=== Section Start ===
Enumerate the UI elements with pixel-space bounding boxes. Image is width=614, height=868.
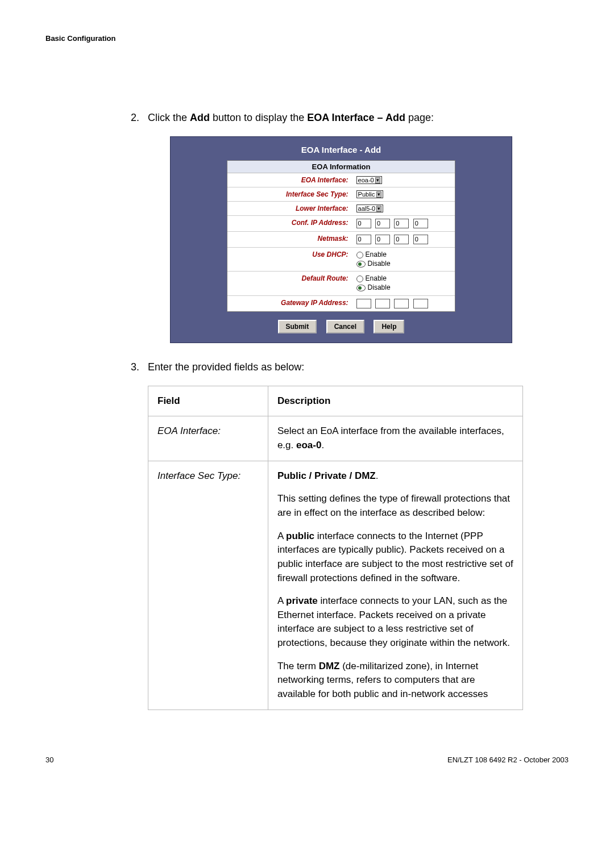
label-use-dhcp: Use DHCP:	[227, 248, 353, 271]
step-3-text: Enter the provided fields as below:	[148, 361, 304, 373]
step-2-num: 2.	[131, 111, 145, 125]
label-conf-ip: Conf. IP Address:	[227, 216, 353, 231]
page-number: 30	[45, 756, 53, 764]
select-eoa-interface[interactable]: eoa-0 ▾	[356, 176, 382, 184]
select-if-sec-type-value: Public	[358, 191, 375, 198]
label-lower-if: Lower Interface:	[227, 202, 353, 215]
netmask-3[interactable]: 0	[394, 235, 409, 244]
label-gw-ip: Gateway IP Address:	[227, 296, 353, 311]
description-table: Field Description EOA Interface: Select …	[148, 386, 523, 710]
step-2-text-a: Click the	[148, 112, 190, 123]
eoa-dialog: EOA Interface - Add EOA Information EOA …	[170, 136, 512, 343]
row2-p1a: Public / Private / DMZ	[277, 470, 376, 481]
row2-p4b: private	[286, 595, 318, 606]
table-row: Interface Sec Type: Public / Private / D…	[148, 461, 523, 710]
row2-p5a: The term	[277, 661, 319, 671]
conf-ip-1[interactable]: 0	[356, 219, 371, 228]
cancel-button[interactable]: Cancel	[326, 320, 364, 333]
row2-p3b: public	[286, 531, 314, 541]
step-2: 2. Click the Add button to display the E…	[131, 111, 551, 125]
row2-p1b: .	[376, 470, 379, 481]
select-eoa-interface-value: eoa-0	[358, 177, 374, 183]
radio-dhcp-enable-label: Enable	[366, 251, 387, 258]
netmask-1[interactable]: 0	[356, 235, 371, 244]
row2-field: Interface Sec Type:	[157, 470, 240, 481]
gw-ip-1[interactable]	[356, 299, 371, 308]
row2-p4a: A	[277, 595, 286, 606]
radio-route-enable-label: Enable	[366, 274, 387, 282]
help-button[interactable]: Help	[374, 320, 404, 333]
label-netmask: Netmask:	[227, 232, 353, 247]
radio-dhcp-disable-label: Disable	[368, 260, 391, 268]
gw-ip-2[interactable]	[375, 299, 390, 308]
radio-route-enable[interactable]	[356, 276, 363, 282]
radio-dhcp-enable[interactable]	[356, 252, 363, 258]
label-default-route: Default Route:	[227, 272, 353, 295]
th-field: Field	[148, 386, 268, 416]
eoa-dialog-title: EOA Interface - Add	[176, 143, 506, 160]
chevron-down-icon: ▾	[375, 177, 380, 183]
radio-route-disable[interactable]	[356, 285, 366, 291]
conf-ip-2[interactable]: 0	[375, 219, 390, 228]
step-3-num: 3.	[131, 360, 145, 374]
page-footer: 30 EN/LZT 108 6492 R2 - October 2003	[0, 733, 614, 781]
conf-ip-4[interactable]: 0	[413, 219, 428, 228]
table-row: EOA Interface: Select an EoA interface f…	[148, 416, 523, 461]
row1-d1b: eoa-0	[296, 440, 321, 450]
th-desc: Description	[268, 386, 522, 416]
submit-button[interactable]: Submit	[278, 320, 317, 333]
eoa-info-head: EOA Information	[227, 161, 455, 173]
row1-d1c: .	[321, 440, 324, 450]
select-if-sec-type[interactable]: Public ▾	[356, 190, 383, 198]
radio-dhcp-disable[interactable]	[356, 261, 366, 268]
step-2-text-c: button to display the	[210, 112, 307, 123]
netmask-2[interactable]: 0	[375, 235, 390, 244]
footer-right: EN/LZT 108 6492 R2 - October 2003	[447, 756, 569, 764]
page-header: Basic Configuration	[45, 34, 569, 43]
step-2-eoa: EOA Interface – Add	[307, 112, 405, 123]
select-lower-if[interactable]: aal5-0 ▾	[356, 205, 384, 212]
netmask-4[interactable]: 0	[413, 235, 428, 244]
gw-ip-3[interactable]	[394, 299, 409, 308]
select-lower-if-value: aal5-0	[358, 205, 376, 212]
row1-field: EOA Interface:	[157, 425, 221, 436]
gw-ip-4[interactable]	[413, 299, 428, 308]
row2-p2: This setting defines the type of firewal…	[277, 492, 513, 520]
radio-route-disable-label: Disable	[368, 283, 391, 291]
label-eoa-interface: EOA Interface:	[227, 173, 353, 187]
step-3: 3. Enter the provided fields as below:	[131, 360, 551, 374]
step-2-text-e: page:	[405, 112, 434, 123]
eoa-panel: EOA Information EOA Interface: eoa-0 ▾ I…	[227, 160, 455, 311]
chevron-down-icon: ▾	[376, 191, 381, 198]
step-2-add: Add	[190, 112, 210, 123]
label-if-sec-type: Interface Sec Type:	[227, 187, 353, 201]
row2-p5b: DMZ	[319, 661, 340, 671]
row2-p3a: A	[277, 531, 286, 541]
chevron-down-icon: ▾	[376, 206, 381, 212]
conf-ip-3[interactable]: 0	[394, 219, 409, 228]
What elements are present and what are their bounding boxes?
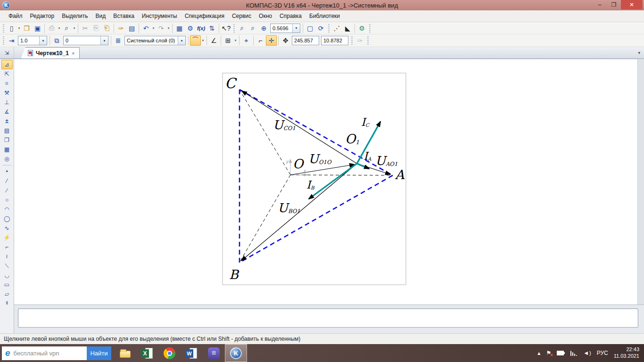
editing-panel-button[interactable]: ⚒ xyxy=(1,88,13,98)
minimize-button[interactable]: – xyxy=(593,0,607,9)
undo-dropdown-icon[interactable]: ▾ xyxy=(151,23,156,33)
renumber-icon[interactable]: ⇅ xyxy=(206,23,217,33)
library-settings-icon[interactable]: ⚙ xyxy=(356,23,367,33)
x-coordinate-field[interactable]: 245.857 xyxy=(292,36,319,45)
cut-icon[interactable]: ✂ xyxy=(80,23,91,33)
bezier-tool[interactable]: ≀ xyxy=(1,252,13,261)
kompas-taskbar-button[interactable] xyxy=(225,344,247,362)
menu-editor[interactable]: Редактор xyxy=(26,11,58,21)
zoom-pan-icon[interactable]: ⌕ xyxy=(248,23,258,33)
auxiliary-line-tool[interactable]: ⁄ xyxy=(1,176,13,186)
grid-dropdown-icon[interactable]: ▾ xyxy=(233,35,238,46)
paste-icon[interactable]: ⎗ xyxy=(101,23,112,33)
print-dropdown-icon[interactable]: ▾ xyxy=(57,23,61,33)
search-button[interactable]: Найти xyxy=(87,346,111,360)
word-taskbar-button[interactable] xyxy=(181,344,203,362)
drawing-canvas[interactable] xyxy=(14,59,637,304)
snap-magnet-icon[interactable]: ⌒ xyxy=(190,35,201,46)
ortho-icon[interactable]: ⌐ xyxy=(255,35,266,46)
menu-insert[interactable]: Вставка xyxy=(109,11,138,21)
print-icon[interactable]: ⎙ xyxy=(46,23,57,33)
copies-combo[interactable]: 0 xyxy=(63,36,108,45)
network-icon[interactable] xyxy=(570,351,578,356)
variables-icon[interactable]: ▦ xyxy=(174,23,185,33)
dimensions-panel-button[interactable]: ⇱ xyxy=(1,69,13,79)
measure-panel-button[interactable]: ∡ xyxy=(1,107,13,116)
rounding-icon[interactable]: ✛ xyxy=(266,35,277,46)
menu-help[interactable]: Справка xyxy=(276,11,305,21)
step-combo[interactable]: 1.0 xyxy=(18,36,47,45)
explorer-taskbar-button[interactable] xyxy=(114,344,136,362)
copy-properties-icon[interactable]: ✑ xyxy=(116,23,126,33)
zoom-area-icon[interactable]: ⌕ xyxy=(237,23,248,33)
local-cs-icon[interactable]: ⌖ xyxy=(241,35,252,46)
zoom-in-out-icon[interactable]: ⊕ xyxy=(258,23,269,33)
menu-select[interactable]: Выделить xyxy=(58,11,91,21)
grid-icon[interactable]: ⊞ xyxy=(223,35,233,46)
snap-points-icon[interactable]: ⋰ xyxy=(331,23,342,33)
chamfer-tool[interactable]: ⟍ xyxy=(1,261,13,271)
reports-panel-button[interactable]: ▦ xyxy=(1,145,13,154)
context-help-icon[interactable]: ↖? xyxy=(221,23,231,33)
zoom-combo[interactable]: 0.5696 xyxy=(270,24,300,33)
tab-drawing10-1[interactable]: Чертеж10_1 × xyxy=(21,47,80,58)
menu-specification[interactable]: Спецификация xyxy=(181,11,228,21)
specification-view-icon[interactable]: ▤ xyxy=(126,23,137,33)
redo-dropdown-icon[interactable]: ▾ xyxy=(166,23,171,33)
menu-libraries[interactable]: Библиотеки xyxy=(305,11,344,21)
chrome-taskbar-button[interactable] xyxy=(158,344,181,362)
redo-icon[interactable]: ↷ xyxy=(156,23,166,33)
selection-panel-button[interactable]: ± xyxy=(1,116,13,126)
ellipse-tool[interactable]: ◯ xyxy=(1,214,13,223)
tray-expand-icon[interactable]: ▴ xyxy=(537,350,540,356)
layers-icon[interactable]: ≣ xyxy=(113,35,124,46)
phantom-icon[interactable]: ✑ xyxy=(355,35,365,46)
coords-icon[interactable]: ✥ xyxy=(280,35,291,46)
copies-icon[interactable]: ⧉ xyxy=(51,35,62,46)
close-button[interactable]: ✕ xyxy=(621,0,643,9)
segment-tool[interactable]: ∕ xyxy=(1,186,13,195)
pan-mini-icon[interactable]: ⇲ xyxy=(0,47,14,58)
cursor-step-icon[interactable]: ⇥ xyxy=(6,35,17,46)
parametrization-panel-button[interactable]: ⊥ xyxy=(1,98,13,107)
rectangle-tool[interactable]: ▭ xyxy=(1,280,13,289)
action-center-icon[interactable]: ⚑ xyxy=(546,350,551,356)
copy-icon[interactable]: ⎘ xyxy=(91,23,101,33)
layer-combo[interactable]: Системный слой (0) xyxy=(124,36,186,45)
save-icon[interactable]: ▣ xyxy=(32,23,43,33)
menu-file[interactable]: Файл xyxy=(5,11,26,21)
polyline-tool[interactable]: ⌐ xyxy=(1,242,13,252)
property-bar-field[interactable] xyxy=(18,308,638,328)
undo-icon[interactable]: ↶ xyxy=(140,23,151,33)
taskbar-search[interactable]: e бесплатный vpn Найти xyxy=(2,346,111,360)
print-preview-icon[interactable]: ⌕ xyxy=(61,23,72,33)
myoffice-taskbar-button[interactable] xyxy=(203,344,225,362)
fillet-tool[interactable]: ◡ xyxy=(1,271,13,280)
smart-line-tool[interactable]: ⚡ xyxy=(1,233,13,242)
specification-panel-button[interactable]: ▤ xyxy=(1,126,13,135)
clock[interactable]: 22:43 11.03.2021 xyxy=(614,346,639,360)
angle-snap-icon[interactable]: ∠ xyxy=(208,35,219,46)
menu-service[interactable]: Сервис xyxy=(228,11,255,21)
show-sheet-icon[interactable]: ▢ xyxy=(305,23,315,33)
designations-panel-button[interactable]: ⌗ xyxy=(1,79,13,88)
excel-taskbar-button[interactable] xyxy=(136,344,158,362)
arc-tool[interactable]: ◠ xyxy=(1,205,13,214)
preview-dropdown-icon[interactable]: ▾ xyxy=(72,23,76,33)
refresh-view-icon[interactable]: ⟳ xyxy=(315,23,326,33)
open-document-icon[interactable]: ❐ xyxy=(21,23,32,33)
contour-tool[interactable]: ▱ xyxy=(1,289,13,299)
new-dropdown-icon[interactable]: ▾ xyxy=(17,23,21,33)
views-panel-button[interactable]: ❐ xyxy=(1,135,13,145)
tab-list-dropdown-icon[interactable]: ▾ xyxy=(638,50,640,55)
fx-icon[interactable]: f(x) xyxy=(196,23,206,33)
circle-tool[interactable]: ○ xyxy=(1,195,13,205)
language-indicator[interactable]: РУС xyxy=(597,350,608,356)
object-properties-icon[interactable]: ⚙ xyxy=(185,23,196,33)
tab-close-icon[interactable]: × xyxy=(72,50,74,56)
point-tool[interactable]: • xyxy=(1,167,13,176)
insert-panel-button[interactable]: ◎ xyxy=(1,154,13,164)
volume-icon[interactable]: ◄ xyxy=(583,350,591,356)
spline-tool[interactable]: ∿ xyxy=(1,223,13,233)
search-input[interactable]: бесплатный vpn xyxy=(14,350,87,357)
=== Section End ===
Problem requirements:
What is needed is a copy of every line above in which "footer" appears.

The completed task:
page-footer: 30 EN/LZT 108 6492 R2 - October 2003	[0, 733, 614, 781]
footer-right: EN/LZT 108 6492 R2 - October 2003	[447, 756, 569, 764]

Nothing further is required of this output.